Il nuovo algoritmo messo a punto dal MIT, rende possibile conseguire un duplice risultato:

  • decongestionare il traffico, scongiurando il rischio di code e ingorghi;
  • ridurre lo smog.

In sostanza, i nuovi semafori intelligenti contro l’inquinamento messi a punto dal MIT sfruttano un algoritmo che incrocia i dati sul traffico in città con i dati sulle emissioni dei veicoli in circolazione. Si tratterebbe di un sistema preciso e affidabile che fino dalle prime simulazioni ha già permesso di ottenere risultati incoraggianti. Città pilota per l’effettuazione del primo test, da parte dei ricercatori del MIT, per la simulazione del traffico è stata l’elvetica Losanna. Nel caso di studio, sono stati analizzati i dati relativi agli oltre 12 mila veicoli in circolazione a Losanna per rendere più scorrevole il traffico nei 17 incroci cittadini (vedi mappa dell’area di studio seguente).

mappa_studio_losannaLe valutazioni  dell’implementazione dello strumento, hanno riguardato quattro diversi traccianti atmosferici riferibili al traffico veicolare, più esattamente un gas climalterante come la CO2 e tre inquinanti come gli NOx (ossidi di azoto), VOC (composti organici volatili), PM (particolato). Salendo di scala, il prossimo test potrebbe essere effettuato simulando la circolazione automobilistica di una delle aree urbane più trafficate del Pianeta, come Manhattan, a New York.
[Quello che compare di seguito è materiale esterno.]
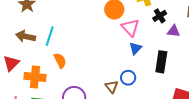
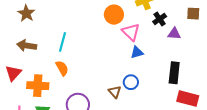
cyan line: (50, 36) -> (62, 42), moved
blue triangle: (135, 48) -> (137, 52), turned 32
black rectangle: (161, 62) -> (174, 73), moved

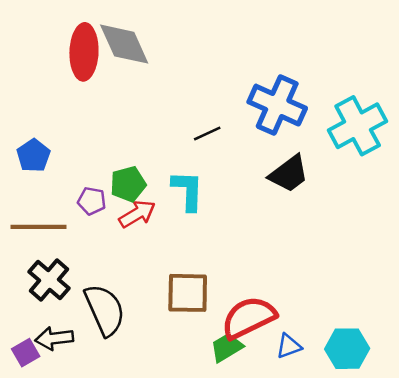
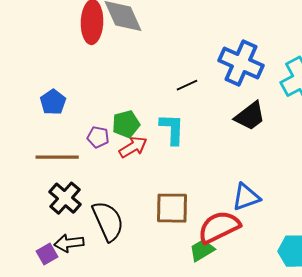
blue triangle: (289, 346) -> (246, 197), moved, size x1.4

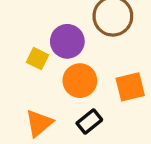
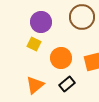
purple circle: (67, 41) -> (41, 22), moved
Un nuovo algoritmo, quello messo a punto, che potrebbe essere integrato anche in sistemi di calcolo destinati al car sharing e al bike sharing, al fine di consentire la localizzazione più agevole e veloce delle stazioni più vicine.

I ricercatori del MIT hanno illustrato il nuovo algoritmo che rende i semafori intelligenti sulle riviste “Transportation Science”e “Transportation Research: Part B”. Come spiega uno dei ricercatori del team, Caterina Osorio, “il punto forte di questo nuovo sistema è la possibilità di includere nel calcolo anche eventuali cambiamenti nel comportamento degli automobilisti”.
Come sottolinea la stessa ricercatrice, l’inserimento di più variabili permette di ottenere risultati migliori nella gestione del traffico automobilistico cittadino, rimarcando la grande importanza di disporre di dati dettagliati per decongestionare il traffico nelle metropoli. Solo con dati molto dettagliati è infatti possibile mettere a punto un piano per il traffico, realmente efficace e di immediata praticabilità di utilizzo da parte delle agenzie preposte alla mobilità in ambito urbano.